For a moment none of them spoke. It was overwhelming news.

“We’d better do something fast,” Daja said. “It’s that or die. Tris, can you try anything with what’s coming? Can you turn it around, or stop it? No, forget I said to stop it. I know you can’t.”

“All that power has to go somewhere,” Tris replied. “And there’s magic in what’s coming—that complicates things. I don’t know what I’m doing with my own magic, let alone someone else’s.”

Daja sighed. “Look, we must try. I’ll find metal—”

“Maybe I can get plants to help us,” said Briar.

Three sets of lungs inhaled. Briar let his mind branch through the earth, feeling a million traces of green in the distance. He strained to reach them and failed. Daja found traces of iron, copper, and lead scattered through the soil. She called them together, hoping to make a metal cage around her box. They shuddered, wanting to obey but unable to.

Daja opened her eyes, gasping. “I need heat,” she said. “I can’t shape metals till I run them through a forge. Where do I find such heat, or control it?”

“Fire the coal?” Briar asked.

Tris was ill. Tension grew in the stones as the wave of strange force thundered their way. Her stomach was protesting. I can’t throw up now! she thought fiercely. “Don’t burn the coal, unless you want us to go with it!” she snapped. “We can’t use real fire. Below, where volcanoes are born—it’s heat. It’s the essence of fire. Daja, if you control that heat—if you keep it off the coal—”

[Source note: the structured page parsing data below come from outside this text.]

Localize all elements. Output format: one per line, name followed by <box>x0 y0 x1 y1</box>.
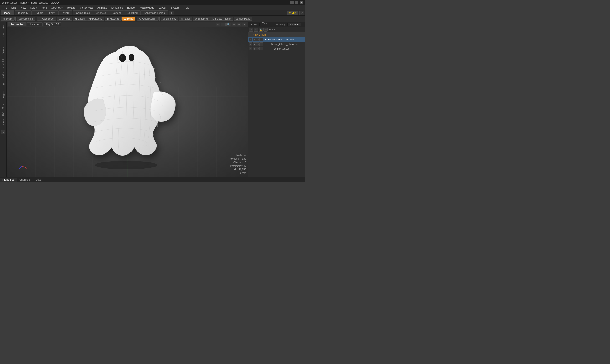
add-tab-button[interactable]: + <box>169 11 174 15</box>
tree-lock-btn-2[interactable]: □ <box>256 47 260 50</box>
menu-dynamics[interactable]: Dynamics <box>109 6 125 10</box>
sidebar-tab-curve[interactable]: Curve <box>1 101 5 111</box>
menu-geometry[interactable]: Geometry <box>49 6 64 10</box>
viewport-zoom-button[interactable]: 🔍 <box>226 23 231 26</box>
tree-link-btn-2[interactable]: □ <box>260 47 263 50</box>
minimize-button[interactable]: ─ <box>290 1 294 4</box>
menu-item[interactable]: Item <box>40 6 49 10</box>
gear-button[interactable]: ⚙ <box>299 11 304 15</box>
sidebar-tab-polygon[interactable]: Polygon <box>1 89 5 101</box>
tree-render-btn[interactable]: ◈ <box>253 38 256 41</box>
snapping-button[interactable]: ⊕ Snapping <box>193 17 210 21</box>
tree-item-expand[interactable]: ─ <box>303 38 304 41</box>
tree-render-btn-1[interactable]: ◈ <box>253 42 256 46</box>
tree-link-btn-1[interactable]: □ <box>260 42 263 46</box>
tab-paint[interactable]: Paint <box>46 11 58 15</box>
tab-scripting[interactable]: Scripting <box>124 11 141 15</box>
tree-item-root[interactable]: ● ◈ □ □ ▶ White_Ghost_Phantom ─ <box>248 37 305 42</box>
tab-schematic-fusion[interactable]: Schematic Fusion <box>141 11 168 15</box>
action-center-button[interactable]: ⊕ Action Center <box>137 17 159 21</box>
symmetry-button[interactable]: ⊞ Symmetry <box>161 17 178 21</box>
menu-select[interactable]: Select <box>28 6 39 10</box>
viewport-tab-advanced[interactable]: Advanced <box>27 22 42 26</box>
sidebar-tab-edge[interactable]: Edge <box>1 80 5 89</box>
sidebar-tab-uv[interactable]: UV <box>1 111 5 117</box>
bpanel-tab-channels[interactable]: Channels <box>17 178 33 182</box>
sidebar-tab-basic[interactable]: Basic <box>1 23 5 31</box>
bpanel-expand-btn[interactable]: ⤢ <box>302 178 304 181</box>
svg-line-9 <box>19 166 22 169</box>
rpanel-tab-groups[interactable]: Groups <box>288 23 301 26</box>
presets-button[interactable]: ⊞ Presets F8 <box>17 17 35 21</box>
ghost-scene[interactable]: X Z Y No Items Polygons : Face Channels:… <box>7 27 248 177</box>
tree-link-btn[interactable]: □ <box>260 38 263 41</box>
menu-file[interactable]: File <box>1 6 9 10</box>
menu-texture[interactable]: Texture <box>65 6 78 10</box>
tab-game-tools[interactable]: Game Tools <box>73 11 93 15</box>
rpanel-tab-items[interactable]: Items <box>248 23 260 26</box>
viewport-tab-raygl[interactable]: Ray GL: Off <box>44 22 62 26</box>
tree-vis-btn[interactable]: ● <box>249 38 252 41</box>
viewport-expand-button[interactable]: ⤢ <box>242 23 247 26</box>
bpanel-add-tab[interactable]: + <box>43 177 48 182</box>
menu-edit[interactable]: Edit <box>10 6 18 10</box>
menu-help[interactable]: Help <box>182 6 191 10</box>
falloff-button[interactable]: ◉ Falloff <box>179 17 192 21</box>
viewport-refresh-button[interactable]: ↻ <box>221 23 225 26</box>
vertices-button[interactable]: ⬡ Vertices <box>57 17 72 21</box>
viewport-settings-button[interactable]: ⚙ <box>216 23 220 26</box>
menu-layout[interactable]: Layout <box>157 6 168 10</box>
new-group-button[interactable]: + New Group <box>248 32 305 37</box>
maximize-button[interactable]: □ <box>295 1 298 4</box>
tree-item-ghost-phantom[interactable]: ● ◈ □ □ △ White_Ghost_Phantom <box>248 42 305 46</box>
rpanel-render-button[interactable]: ◈ <box>254 28 258 32</box>
tab-uvedit[interactable]: UVEdit <box>31 11 46 15</box>
tree-lock-btn[interactable]: □ <box>256 38 260 41</box>
rpanel-link-button[interactable]: ⊕ <box>263 28 268 32</box>
sidebar-tab-fusion[interactable]: Fusion <box>1 118 5 128</box>
tree-item-white-ghost[interactable]: ● ◈ □ □ ○ White_Ghost <box>248 46 305 51</box>
bpanel-tab-lists[interactable]: Lists <box>33 178 44 182</box>
tab-render[interactable]: Render <box>109 11 124 15</box>
menu-animate[interactable]: Animate <box>95 6 109 10</box>
close-button[interactable]: ✕ <box>300 1 303 4</box>
items-button[interactable]: ☰ Items <box>122 17 135 21</box>
viewport-more-button[interactable]: ≡ <box>237 23 241 26</box>
rpanel-lock-button[interactable]: 🔒 <box>259 28 263 32</box>
bpanel-tab-properties[interactable]: Properties <box>0 178 17 182</box>
sidebar-small-button[interactable]: ● <box>1 130 5 134</box>
tree-lock-btn-1[interactable]: □ <box>256 42 260 46</box>
tree-vis-btn-2[interactable]: ● <box>249 47 252 50</box>
edges-button[interactable]: ⬢ Edges <box>73 17 87 21</box>
rpanel-expand-button[interactable]: ⤢ <box>301 22 305 27</box>
tab-animate[interactable]: Animate <box>93 11 109 15</box>
svg-text:Y: Y <box>21 160 23 162</box>
select-through-button[interactable]: ⊡ Select Through <box>210 17 233 21</box>
tree-vis-btn-1[interactable]: ● <box>249 42 252 46</box>
tab-topology[interactable]: Topology <box>14 11 31 15</box>
sculpt-button[interactable]: ◈ Sculpt <box>1 17 14 21</box>
sidebar-tab-deform[interactable]: Deform <box>1 32 5 43</box>
rpanel-tab-mesh[interactable]: Mesh ... <box>260 21 273 28</box>
rpanel-tab-shading[interactable]: Shading <box>273 23 288 26</box>
menu-render[interactable]: Render <box>125 6 138 10</box>
viewport[interactable]: Perspective Advanced Ray GL: Off ⚙ ↻ 🔍 ◈… <box>7 22 248 177</box>
menu-vertex-map[interactable]: Vertex Map <box>78 6 95 10</box>
only-button[interactable]: ★ Only <box>287 11 298 15</box>
sidebar-tab-vertex[interactable]: Vertex <box>1 70 5 80</box>
tab-model[interactable]: Model <box>1 11 14 15</box>
polygons-button[interactable]: ⬟ Polygons <box>87 17 104 21</box>
sidebar-tab-duplicate[interactable]: Duplicate <box>1 43 5 56</box>
tab-layout[interactable]: Layout <box>58 11 72 15</box>
auto-select-button[interactable]: ↖ Auto Select <box>37 17 56 21</box>
menu-view[interactable]: View <box>18 6 28 10</box>
viewport-render-button[interactable]: ◈ <box>232 23 236 26</box>
tree-render-btn-2[interactable]: ◈ <box>253 47 256 50</box>
viewport-tab-perspective[interactable]: Perspective <box>8 22 26 26</box>
menu-system[interactable]: System <box>169 6 181 10</box>
sidebar-tab-mesh-edit[interactable]: Mesh Edit <box>1 56 5 70</box>
rpanel-eye-button[interactable]: ● <box>249 28 253 32</box>
workplane-button[interactable]: ⊟ WorkPlane <box>234 17 252 21</box>
menu-maxtomodo[interactable]: MaxToModo <box>138 6 156 10</box>
materials-button[interactable]: ◐ Materials <box>105 17 121 21</box>
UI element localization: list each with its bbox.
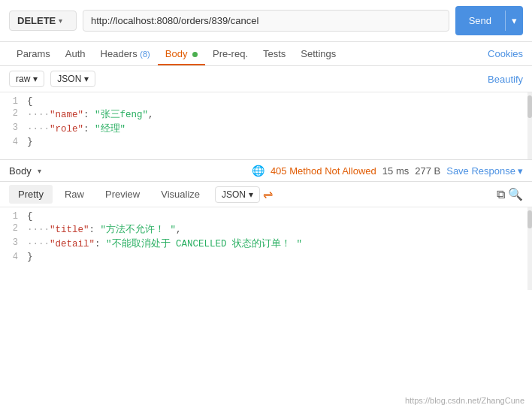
resp-tab-raw[interactable]: Raw (56, 185, 93, 204)
line-number: 4 (0, 252, 27, 262)
tab-auth[interactable]: Auth (58, 42, 93, 65)
url-input[interactable] (83, 10, 449, 32)
tab-prereq[interactable]: Pre-req. (205, 42, 255, 65)
req-bracket-open: { (27, 96, 532, 107)
request-tabs: Params Auth Headers (8) Body Pre-req. Te… (0, 42, 532, 66)
tab-body[interactable]: Body (158, 42, 205, 65)
response-size: 277 B (415, 165, 440, 177)
cookies-link[interactable]: Cookies (488, 48, 523, 59)
method-chevron-icon: ▾ (59, 17, 62, 25)
search-icon[interactable]: 🔍 (508, 187, 523, 201)
line-number: 1 (0, 211, 27, 222)
save-response-label: Save Response (446, 165, 515, 177)
response-time: 15 ms (382, 165, 409, 177)
req-line-4: 4 } (0, 136, 532, 148)
footer: https://blog.csdn.net/ZhangCune (405, 396, 524, 405)
resp-bracket-close: } (27, 252, 532, 262)
tab-settings[interactable]: Settings (293, 42, 343, 65)
save-response-button[interactable]: Save Response ▾ (446, 165, 523, 177)
req-line-3: 3 ····"role": "经理" (0, 122, 532, 136)
response-status-bar: Body ▾ 🌐 405 Method Not Allowed 15 ms 27… (0, 160, 532, 182)
save-response-chevron-icon: ▾ (518, 165, 523, 177)
send-arrow-icon[interactable]: ▾ (505, 11, 523, 31)
request-body-editor[interactable]: 1 { 2 ····"name": "张三feng", 3 ····"role"… (0, 92, 532, 160)
send-button[interactable]: Send ▾ (455, 6, 523, 35)
req-line-3-content: ····"role": "经理" (27, 122, 532, 135)
line-number: 3 (0, 237, 27, 248)
resp-line-1: 1 { (0, 210, 532, 222)
line-number: 1 (0, 96, 27, 107)
raw-label: raw (16, 74, 30, 84)
req-scrollbar[interactable] (527, 92, 532, 159)
resp-scrollbar[interactable] (527, 207, 532, 290)
tab-params[interactable]: Params (9, 42, 58, 65)
response-tabs: Pretty Raw Preview Visualize JSON ▾ ⇌ ⧉ … (0, 182, 532, 207)
req-scrollbar-thumb (527, 95, 532, 118)
resp-format-select[interactable]: JSON ▾ (215, 186, 260, 203)
response-label: Body (9, 165, 32, 177)
tab-headers[interactable]: Headers (8) (93, 42, 158, 65)
resp-line-2-content: ····"title": "方法不允许！ ", (27, 223, 532, 236)
status-code: 405 Method Not Allowed (271, 165, 376, 177)
resp-line-3: 3 ····"detail": "不能取消处于 CANCELLED 状态的订单！… (0, 237, 532, 251)
resp-bracket-open: { (27, 211, 532, 222)
footer-text: https://blog.csdn.net/ZhangCune (405, 396, 524, 405)
copy-icon[interactable]: ⧉ (497, 188, 505, 201)
req-line-2-content: ····"name": "张三feng", (27, 108, 532, 121)
top-bar: DELETE ▾ Send ▾ (0, 0, 532, 42)
resp-line-3-content: ····"detail": "不能取消处于 CANCELLED 状态的订单！ " (27, 237, 532, 250)
json-format-select[interactable]: JSON ▾ (50, 71, 95, 87)
send-label: Send (455, 11, 505, 31)
method-selector[interactable]: DELETE ▾ (9, 11, 77, 31)
resp-tab-visualize[interactable]: Visualize (152, 185, 209, 204)
req-line-2: 2 ····"name": "张三feng", (0, 107, 532, 122)
method-label: DELETE (17, 15, 56, 26)
raw-chevron-icon: ▾ (33, 74, 38, 84)
beautify-button[interactable]: Beautify (488, 74, 523, 85)
resp-format-chevron-icon: ▾ (249, 189, 253, 200)
globe-icon: 🌐 (252, 165, 264, 177)
resp-line-4: 4 } (0, 251, 532, 263)
resp-format-label: JSON (222, 189, 246, 200)
headers-badge: (8) (140, 50, 150, 59)
resp-tab-pretty[interactable]: Pretty (9, 185, 53, 204)
resp-line-2: 2 ····"title": "方法不允许！ ", (0, 222, 532, 237)
req-bracket-close: } (27, 137, 532, 147)
response-body-editor: 1 { 2 ····"title": "方法不允许！ ", 3 ····"det… (0, 207, 532, 290)
body-options-row: raw ▾ JSON ▾ Beautify (0, 66, 532, 92)
json-format-label: JSON (57, 74, 81, 84)
body-active-dot (192, 52, 198, 57)
resp-scrollbar-thumb (527, 210, 532, 228)
response-chevron-icon[interactable]: ▾ (38, 167, 41, 175)
json-chevron-icon: ▾ (84, 74, 89, 84)
raw-select[interactable]: raw ▾ (9, 71, 44, 87)
line-number: 4 (0, 137, 27, 147)
line-number: 2 (0, 223, 27, 234)
line-number: 3 (0, 122, 27, 133)
tab-tests[interactable]: Tests (255, 42, 293, 65)
req-line-1: 1 { (0, 95, 532, 107)
resp-tab-preview[interactable]: Preview (96, 185, 149, 204)
filter-icon[interactable]: ⇌ (263, 187, 273, 201)
line-number: 2 (0, 108, 27, 119)
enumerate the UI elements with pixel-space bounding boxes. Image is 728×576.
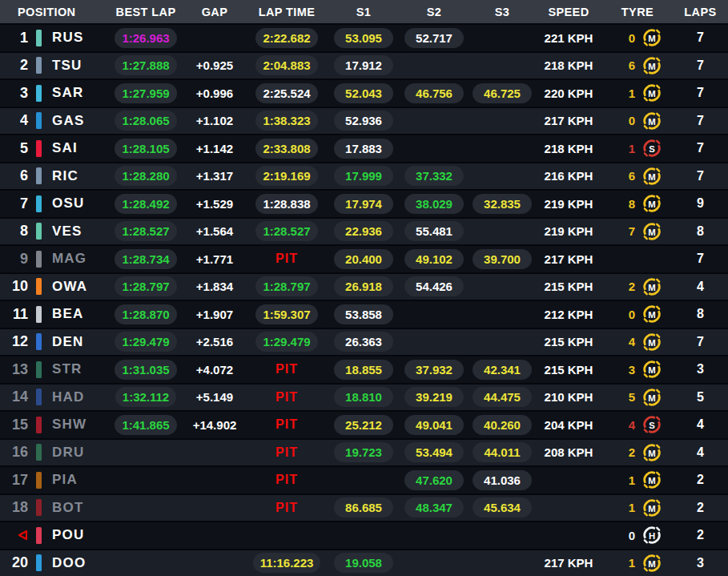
team-color-cell	[32, 467, 45, 493]
sector1-cell: 19.723	[328, 440, 399, 466]
svg-text:M: M	[648, 282, 655, 292]
pit-label: PIT	[276, 501, 298, 515]
position-number: 6	[20, 167, 28, 184]
sector2-cell: 37.332	[399, 163, 469, 190]
speed-cell: 215 KPH	[535, 329, 602, 356]
tyre-cell: 0M	[602, 108, 673, 135]
sector1-cell: 22.936	[328, 219, 399, 245]
driver-code: RUS	[45, 25, 107, 51]
speed-cell: 219 KPH	[535, 219, 602, 245]
team-color-cell	[32, 135, 45, 162]
position-number: 14	[12, 389, 28, 405]
tyre-cell: 0M	[602, 301, 673, 328]
driver-code: OSU	[45, 191, 107, 217]
svg-text:M: M	[648, 171, 655, 181]
svg-text:S: S	[649, 144, 655, 154]
lap-time-cell: PIT	[245, 467, 328, 493]
speed-cell: 217 KPH	[535, 550, 602, 576]
tyre-compound-soft-icon: S	[642, 138, 662, 159]
sector2-cell: 55.481	[399, 219, 469, 245]
position-cell: 17	[0, 467, 32, 493]
sector2-time: 38.029	[404, 194, 464, 214]
best-lap-cell: 1:27.959	[107, 80, 184, 107]
sector1-time: 52.043	[334, 83, 393, 103]
sector2-cell	[399, 135, 469, 162]
speed-cell: 218 KPH	[535, 135, 602, 162]
best-lap-time: 1:28.105	[115, 139, 176, 159]
tyre-cell: 1M	[602, 80, 673, 107]
team-color-bar	[36, 112, 42, 129]
lap-time-cell: PIT	[245, 412, 328, 438]
speed-cell: 212 KPH	[535, 301, 602, 328]
lap-time-cell: 1:59.307	[245, 301, 328, 328]
gap-cell	[184, 495, 245, 522]
driver-code: GAS	[45, 108, 107, 135]
best-lap-time: 1:28.797	[115, 276, 176, 296]
sector2-time: 54.426	[404, 276, 464, 296]
driver-code: HAD	[45, 385, 107, 411]
sector2-time: 53.494	[404, 442, 464, 462]
gap-cell: +5.149	[184, 385, 245, 411]
gap-cell: +1.529	[184, 191, 245, 217]
team-color-bar	[36, 361, 42, 378]
team-color-bar	[36, 472, 42, 489]
best-lap-cell	[107, 522, 184, 549]
sector3-cell	[469, 274, 535, 300]
speed-cell: 215 KPH	[535, 356, 602, 383]
best-lap-cell: 1:28.527	[107, 219, 184, 245]
sector3-time: 44.475	[473, 387, 532, 407]
laps-count: 8	[673, 301, 728, 328]
sector1-cell: 25.212	[328, 412, 399, 438]
team-color-cell	[32, 385, 45, 411]
sector3-time: 39.700	[473, 249, 532, 269]
position-cell: 10	[0, 274, 32, 300]
sector3-cell	[469, 25, 535, 51]
tyre-compound-medium-icon: M	[642, 387, 662, 408]
driver-code: BOT	[45, 495, 107, 522]
sector1-cell	[328, 467, 399, 493]
laps-count: 7	[673, 246, 728, 272]
lap-time: 1:28.838	[255, 194, 317, 214]
gap-cell: +1.317	[184, 163, 245, 190]
tyre-stint-count: 1	[625, 473, 635, 487]
position-number: 7	[20, 195, 28, 212]
sector1-time: 53.095	[334, 28, 393, 48]
team-color-bar	[36, 306, 42, 323]
sector1-cell: 53.858	[328, 301, 399, 328]
sector1-time: 20.400	[334, 249, 393, 269]
position-cell: 16	[0, 440, 32, 466]
sector1-cell	[328, 522, 399, 549]
driver-code: OWA	[45, 274, 107, 300]
sector2-cell: 48.347	[399, 495, 469, 522]
best-lap-cell: 1:41.865	[107, 412, 184, 438]
retired-icon	[18, 530, 28, 541]
sector1-time: 19.058	[334, 553, 393, 573]
team-color-bar	[36, 195, 42, 212]
lap-time-cell: 1:28.527	[245, 219, 328, 245]
sector1-time: 52.936	[334, 111, 393, 131]
speed-cell: 204 KPH	[535, 412, 602, 438]
position-number: 1	[20, 30, 28, 46]
tyre-cell: 1S	[602, 135, 673, 162]
tyre-compound-medium-icon: M	[642, 221, 662, 242]
driver-code: SHW	[45, 412, 107, 438]
best-lap-cell: 1:26.963	[107, 25, 184, 51]
tyre-stint-count: 3	[625, 363, 635, 377]
best-lap-cell: 1:28.492	[107, 191, 184, 217]
sector2-time: 39.219	[404, 387, 464, 407]
position-number: 8	[20, 223, 28, 240]
laps-count: 7	[673, 163, 728, 190]
speed-cell	[535, 467, 602, 493]
team-color-bar	[36, 85, 42, 102]
gap-cell	[184, 467, 245, 493]
laps-count: 9	[673, 191, 728, 217]
tyre-cell: 1M	[602, 467, 673, 493]
best-lap-cell: 1:31.035	[107, 356, 184, 383]
laps-count: 7	[673, 53, 728, 79]
position-cell: 2	[0, 53, 32, 79]
column-header-gap: GAP	[184, 6, 245, 18]
position-number: 9	[20, 251, 28, 268]
gap-cell: +4.072	[184, 356, 245, 383]
team-color-bar	[36, 333, 42, 350]
team-color-cell	[32, 440, 45, 466]
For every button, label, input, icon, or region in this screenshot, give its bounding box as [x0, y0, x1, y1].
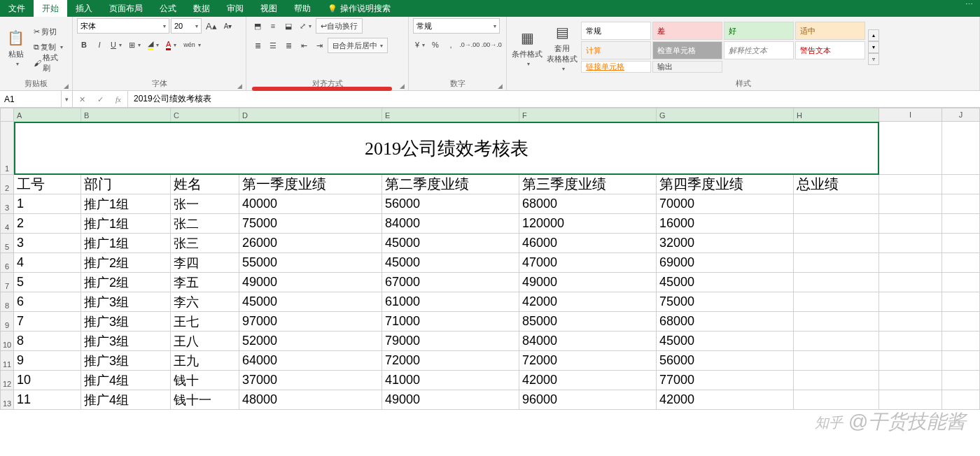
- row-header-6[interactable]: 6: [0, 253, 14, 273]
- row-header-8[interactable]: 8: [0, 292, 14, 312]
- cell[interactable]: 41000: [382, 371, 519, 390]
- border-button[interactable]: ⊞▾: [126, 38, 144, 52]
- phonetic-button[interactable]: wén▾: [181, 38, 204, 52]
- cell[interactable]: 45000: [239, 292, 382, 312]
- tab-page-layout[interactable]: 页面布局: [101, 0, 151, 17]
- tab-review[interactable]: 审阅: [218, 0, 252, 17]
- cell[interactable]: [794, 332, 879, 351]
- cell[interactable]: 3: [14, 234, 81, 253]
- cell[interactable]: [794, 351, 879, 371]
- cell[interactable]: [942, 194, 980, 214]
- cell[interactable]: 推广4组: [81, 390, 171, 410]
- cell-style-6[interactable]: 解释性文本: [724, 41, 794, 59]
- confirm-entry-button[interactable]: ✓: [91, 91, 109, 108]
- col-header-G[interactable]: G: [657, 108, 794, 123]
- cell[interactable]: 56000: [657, 351, 794, 371]
- cell[interactable]: 68000: [657, 312, 794, 332]
- cell-style-2[interactable]: 好: [724, 22, 794, 40]
- tab-help[interactable]: 帮助: [286, 0, 319, 17]
- cell[interactable]: 王八: [171, 332, 239, 351]
- col-header-A[interactable]: A: [14, 108, 81, 123]
- decrease-indent-button[interactable]: ⇤: [297, 38, 311, 52]
- bold-button[interactable]: B: [77, 38, 91, 52]
- font-size-select[interactable]: 20▾: [171, 18, 202, 34]
- cell[interactable]: 79000: [382, 332, 519, 351]
- cell[interactable]: 45000: [382, 253, 519, 273]
- cell[interactable]: [794, 273, 879, 292]
- row-header-10[interactable]: 10: [0, 332, 14, 351]
- accounting-format-button[interactable]: ¥▾: [413, 38, 427, 52]
- cell[interactable]: 推广3组: [81, 292, 171, 312]
- tell-me-search[interactable]: 💡 操作说明搜索: [319, 0, 399, 17]
- cell[interactable]: [879, 371, 942, 390]
- cell[interactable]: 李四: [171, 253, 239, 273]
- cell[interactable]: [794, 194, 879, 214]
- align-top-button[interactable]: ⬒: [251, 19, 265, 33]
- cell-style-7[interactable]: 警告文本: [795, 41, 865, 59]
- cell[interactable]: [942, 234, 980, 253]
- gallery-up-button[interactable]: ▴: [868, 29, 879, 41]
- cell[interactable]: 2: [14, 214, 81, 234]
- cell[interactable]: 68000: [519, 194, 657, 214]
- header-cell[interactable]: 第四季度业绩: [657, 175, 794, 194]
- cell-style-0[interactable]: 常规: [581, 22, 651, 40]
- dialog-launcher-icon[interactable]: ◢: [496, 80, 504, 89]
- font-name-select[interactable]: 宋体▾: [77, 18, 169, 34]
- cell[interactable]: 推广4组: [81, 371, 171, 390]
- cell[interactable]: [879, 312, 942, 332]
- cell-style-5[interactable]: 检查单元格: [652, 41, 722, 59]
- insert-function-button[interactable]: fx: [109, 91, 127, 108]
- col-header-J[interactable]: J: [942, 108, 980, 122]
- cell[interactable]: 69000: [657, 253, 794, 273]
- cell[interactable]: 49000: [239, 273, 382, 292]
- cell[interactable]: 11: [14, 390, 81, 410]
- cell[interactable]: 61000: [382, 292, 519, 312]
- cell[interactable]: 7: [14, 312, 81, 332]
- cell[interactable]: [942, 371, 980, 390]
- cell[interactable]: 李五: [171, 273, 239, 292]
- row-header-2[interactable]: 2: [0, 175, 14, 194]
- col-header-D[interactable]: D: [239, 108, 382, 123]
- cancel-entry-button[interactable]: ✕: [73, 91, 91, 108]
- cell[interactable]: 推广2组: [81, 273, 171, 292]
- cell[interactable]: [942, 332, 980, 351]
- cell[interactable]: 75000: [239, 214, 382, 234]
- cell[interactable]: 77000: [657, 371, 794, 390]
- underline-button[interactable]: U▾: [108, 38, 125, 52]
- align-middle-button[interactable]: ≡: [266, 19, 280, 33]
- tab-view[interactable]: 视图: [252, 0, 286, 17]
- share-button[interactable]: ⋯: [958, 0, 980, 17]
- col-header-B[interactable]: B: [81, 108, 171, 123]
- cell[interactable]: 42000: [519, 371, 657, 390]
- cell[interactable]: 46000: [519, 234, 657, 253]
- cell[interactable]: [942, 351, 980, 371]
- cell-style-1[interactable]: 差: [652, 22, 722, 40]
- cell[interactable]: 8: [14, 332, 81, 351]
- cell[interactable]: 9: [14, 351, 81, 371]
- shrink-font-button[interactable]: A▾: [221, 19, 235, 33]
- row-header-7[interactable]: 7: [0, 273, 14, 292]
- conditional-format-button[interactable]: ▦ 条件格式▾: [511, 28, 543, 67]
- cell[interactable]: 49000: [382, 390, 519, 410]
- col-header-F[interactable]: F: [519, 108, 657, 123]
- cell[interactable]: [942, 390, 980, 410]
- cell[interactable]: 王九: [171, 351, 239, 371]
- cell[interactable]: 49000: [519, 273, 657, 292]
- cell[interactable]: [942, 312, 980, 332]
- cell[interactable]: 42000: [519, 292, 657, 312]
- cell[interactable]: 钱十一: [171, 390, 239, 410]
- cell[interactable]: 1: [14, 194, 81, 214]
- select-all-corner[interactable]: [0, 108, 14, 122]
- percent-style-button[interactable]: %: [428, 38, 442, 52]
- cell[interactable]: 张二: [171, 214, 239, 234]
- dialog-launcher-icon[interactable]: ◢: [62, 80, 70, 89]
- format-as-table-button[interactable]: ▤ 套用 表格格式▾: [546, 22, 578, 72]
- dialog-launcher-icon[interactable]: ◢: [398, 80, 406, 89]
- cell[interactable]: 70000: [657, 194, 794, 214]
- cell[interactable]: 120000: [519, 214, 657, 234]
- cell[interactable]: [879, 122, 942, 175]
- header-cell[interactable]: 总业绩: [794, 175, 879, 194]
- cell[interactable]: 张一: [171, 194, 239, 214]
- name-box-dropdown[interactable]: ▾: [62, 91, 73, 107]
- cell[interactable]: [794, 390, 879, 410]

“My box—our protection. It’s outside the coal right on top of us, so that’s safe. I can keep it from the rest of the coal in this ground—I hope,” replied Daja, coughing. She inhaled and sent her magic out with her exhale, reaching for the heat that Tris had described. Soon she came back. “I can’t,” she told them, trying not to think of time running out. “My reach won’t go that far.”